La coalition menée par Giorgia Meloni est au pouvoir en Italie depuis septembre 2022. Elle associe Forza Italia, le parti de feu Berlusconi, la Ligue, le parti d’extrême droite conduit par Matteo Salvini, et le parti de Meloni, Fratelli d’Italia, héritier du Mouvement social italien, le MSI néofasciste. Au-delà de ses envolées populistes, quel est le bilan de ce gouvernement dirigé par une femme relativement jeune et héritière politique des nostalgiques de Mussolini ? L’article suivant est une traduction de L’Internazionale (Italie – UCI) dans sa parution du mois de décembre 2023.

Entré dans sa deuxième année, le gouvernement Meloni s’était, dès le début, placé sur le terrain classique du pouvoir en Italie.
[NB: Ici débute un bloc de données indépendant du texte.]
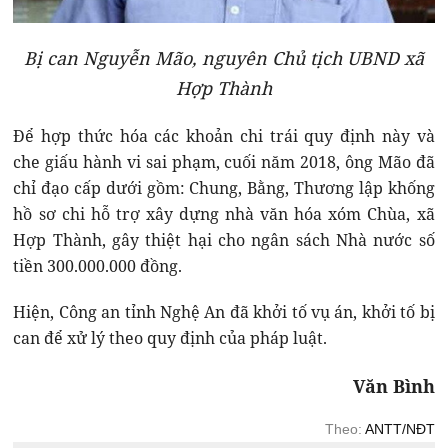
Bị can Nguyễn Mão, nguyên Chủ tịch UBND xã
Hợp Thành
Để hợp thức hóa các khoản chi trái quy định này và
che giấu hành vi sai phạm, cuối năm 2018, ông Mão đã
chỉ đạo cấp dưới gồm: Chung, Bằng, Thương lập khống
hồ sơ chi hỗ trợ xây dựng nhà văn hóa xóm Chùa, xã
Hợp Thành, gây thiệt hại cho ngân sách Nhà nước số
tiền 300.000.000 đồng.
Hiện, Công an tỉnh Nghệ An đã khởi tố vụ án, khởi tố bị
can để xử lý theo quy định của pháp luật.
Văn Bình
Theo:
ANTT/NĐT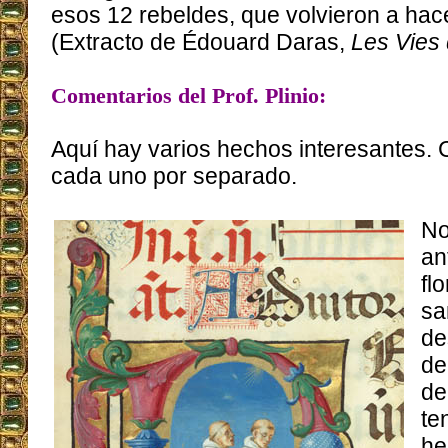
esos 12 rebeldes, que volvieron a hace
(Extracto de Édouard Daras,
Les Vies 
Comentarios del Prof. Plinio:
Aquí hay varios hechos interesantes
cada uno por separado.
No
an
fl
sa
de
de
de
te
he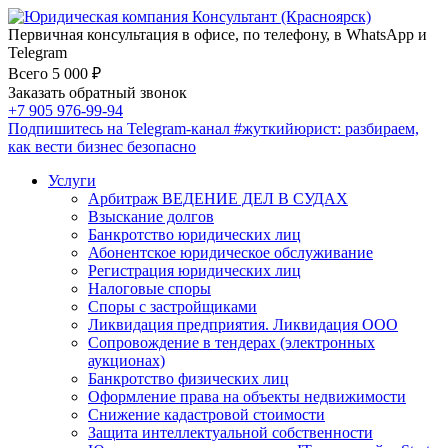
Первичная консультация в офисе, по телефону, в WhatsApp и
Telegram
Всего 5 000 ₽
Заказать обратный звонок
+7 905 976-99-94
Подпишитесь на Telegram-канал
#жуткийюрист
: разбираем,
как вести бизнес безопасно
Услуги
Арбитраж ВЕДЕНИЕ ДЕЛ В СУДАХ
Взыскание долгов
Банкротство юридических лиц
Абонентское юридическое обслуживание
Регистрация юридических лиц
Налоговые споры
Споры с застройщиками
Ликвидация предприятия. Ликвидация ООО
Сопровождение в тендерах (электронных
аукционах)
Банкротство физических лиц
Оформление права на объекты недвижимости
Снижение кадастровой стоимости
Защита интеллектуальной собственности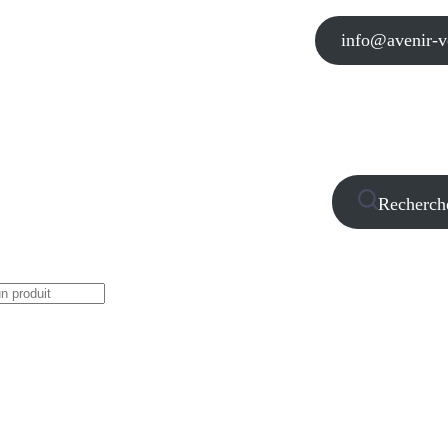
info@avenir-vo
Recherch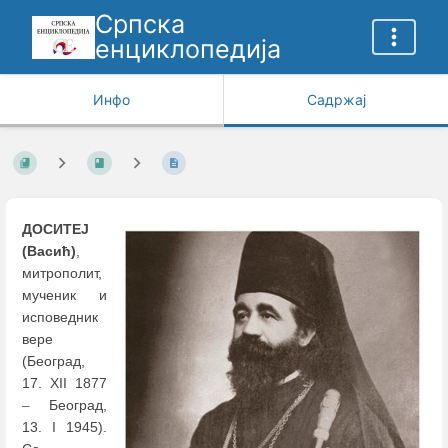
Српска
енциклопедија
Инфо
Садржај
ДОСИТЕЈ
(Васић)
,
митрополит,
мученик и
исповедник
вере
(Београд,
17. XII 1877
–
Београд,
13. I 1945).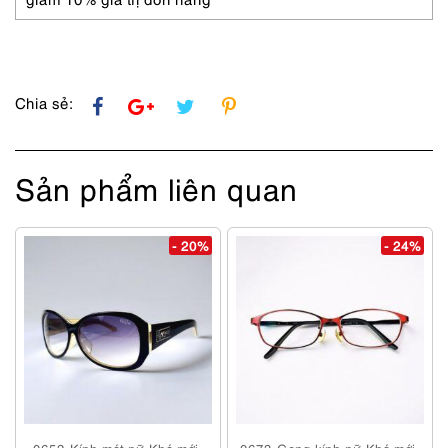
số
lượng
Chia sẻ:
Sản phẩm liên quan
- 20%
- 24%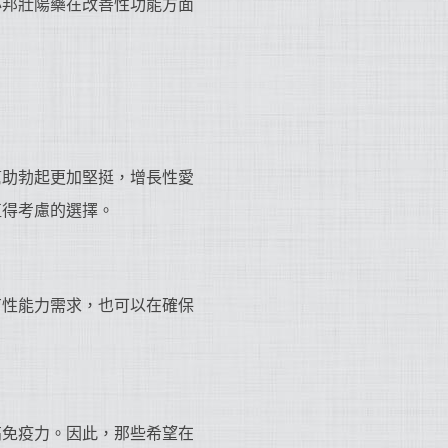
必邦壯陽藥在改善性功能方面
幫助勃起更加堅挺，增長性愛
值得考慮的選擇。
有性能力需求，也可以在確保
高免疫力。因此，那些希望在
Il a recherché un appui solide dans l’opinion publique, en premier lieu parmi la nombreuse petite et moyenne bourgeoisie du commerce, du tourisme, des secteurs manufacturiers et des professions libérales, tout en étant plus ou moins complètement assujetti aux exigences du grand capital.
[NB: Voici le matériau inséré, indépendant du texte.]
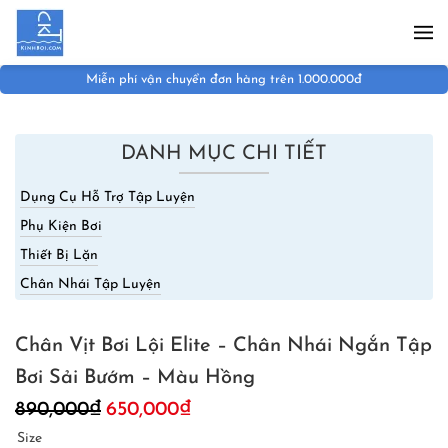
Skip to main content
Miễn phí vận chuyển đơn hàng trên 1.000.000đ
DANH MỤC CHI TIẾT
Dụng Cụ Hỗ Trợ Tập Luyện
Phụ Kiện Bơi
Thiết Bị Lặn
Chân Nhái Tập Luyện
Chân Vịt Bơi Lội Elite – Chân Nhái Ngắn Tập
Bơi Sải Bướm – Màu Hồng
Giá
Giá
890,000
₫
650,000
₫
gốc
hiện
Size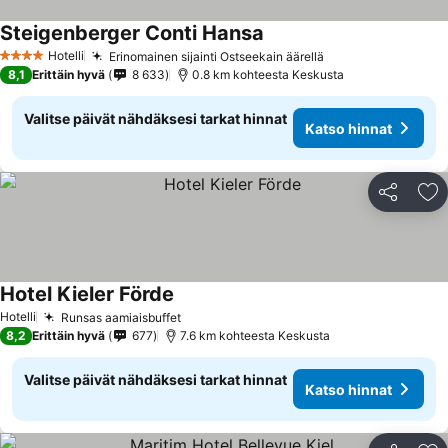
Steigenberger Conti Hansa
Hotelli
Erinomainen sijainti Ostseekain äärellä
4 Tähtiluokitus
8,1
Erittäin hyvä
8 633
0.8 km kohteesta Keskusta
Valitse päivät nähdäksesi tarkat hinnat
Katso hinnat
Jaa
Li
Hotel Kieler Förde
Hotelli
Runsas aamiaisbuffet
8,2
Erittäin hyvä
677
7.6 km kohteesta Keskusta
Valitse päivät nähdäksesi tarkat hinnat
Katso hinnat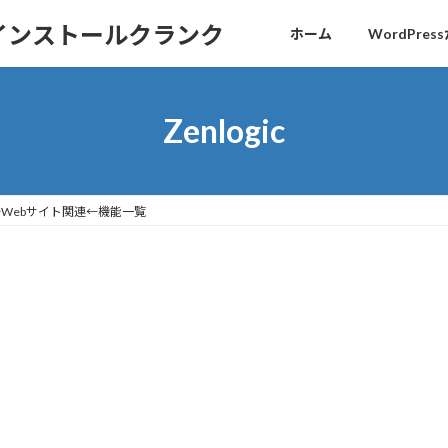
sインストールクランク
ホーム
WordPr
Zenlogic
ス←Webサイト関連←機能一覧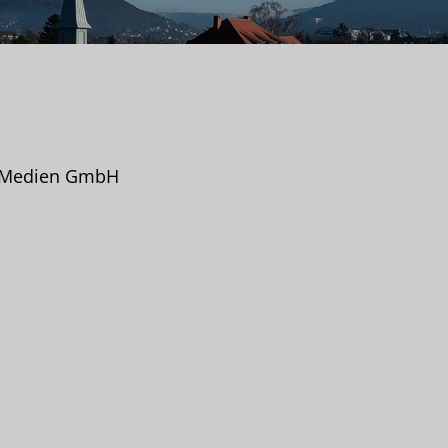
 Medien GmbH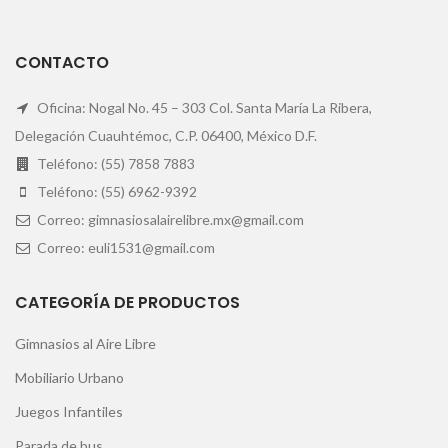
CONTACTO
Oficina: Nogal No. 45 – 303 Col. Santa María La Ribera,
Delegación Cuauhtémoc, C.P. 06400, México D.F.
Teléfono: (55) 7858 7883
Teléfono: (55) 6962-9392
Correo: gimnasiosalairelibre.mx@gmail.com
Correo: euli1531@gmail.com
CATEGORÍA DE PRODUCTOS
Gimnasios al Aire Libre
Mobiliario Urbano
Juegos Infantiles
Parada de bus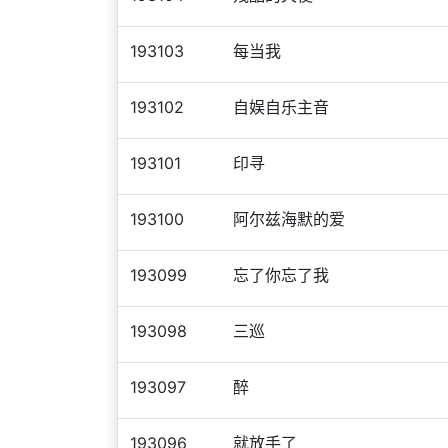
193103
每当我
193102
自娱自乐主音
193101
印寻
193100
阿尔兹海默的爱
193099
忘了你忘了我
193098
三巡
193097
醉
193096
就放手了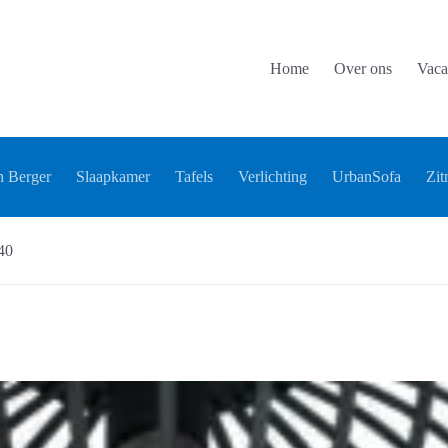
Home
Over ons
Vaca
 Berger
Slaapkamer
Tafels
Verlichting
UrbanSofa
Zit
40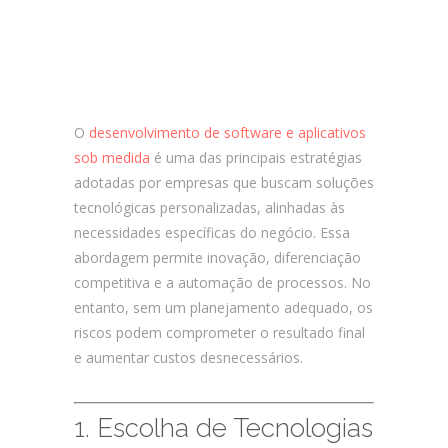
Como Garantir o Sucesso no
Desenvolvimento Customizado de
Software e Apps?
O
desenvolvimento de software e aplicativos
sob medida
é uma das principais estratégias
adotadas por empresas que buscam soluções
tecnológicas personalizadas, alinhadas às
necessidades específicas do negócio. Essa
abordagem permite inovação, diferenciação
competitiva e a automação de processos. No
entanto, sem um planejamento adequado, os
riscos podem comprometer o resultado final
e aumentar custos desnecessários.
1. Escolha de Tecnologias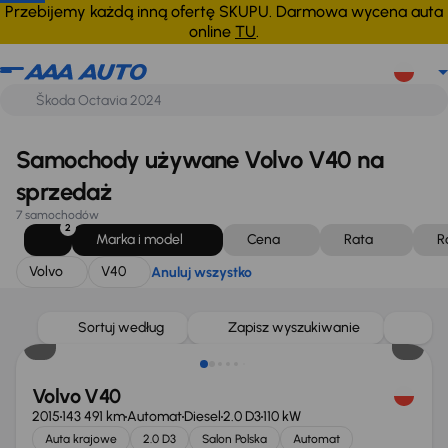
Volvo
V40
Anuluj wszystko
Przebijemy każdą inną ofertę SKUPU. Darmowa wycena auta
online
TU
.
Samochody używane Volvo V40 na
sprzedaż
7 samochodów
2
Marka i model
Cena
Rata
R
Volvo
V40
Anuluj wszystko
Taniej o 1 000 zł
Sortuj według
Zapisz wyszukiwanie
Volvo V40
2015
143 491 km
Automat
Diesel
2.0 D3
110 kW
Auta krajowe
2.0 D3
Salon Polska
Automat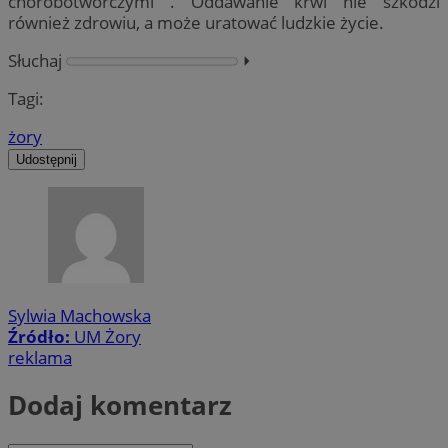
chorobotwórczymi . Oddawanie krwi nie szkodzi
również zdrowiu, a może uratować ludzkie życie.
Słuchaj
⏵︎
Tagi:
żory
Udostępnij
Sylwia Machowska
Źródło:
UM Żory
reklama
Dodaj komentarz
En mai dernier, au cours d’un meeting à Catane, Meloni a mis en scène un grand classique du populisme petit-bourgeois : « La lutte contre l’évasion fiscale doit se mener là où elle existe vraiment : dans les “big compagnies”, les banques, chez les fraudeurs à la TVA, et non chez le petit commerçant qui se fait racketter par l’État. » On peut imaginer combien cette musique peut être douce aux oreilles de la très nombreuse et très hétérogène petite bourgeoisie italienne… Mais une fois au pied du mur, quand il s’est agi de mettre en pratique un semblant de justice fiscale, contre les banques justement, les bonnes intentions ont fondu comme neige au soleil.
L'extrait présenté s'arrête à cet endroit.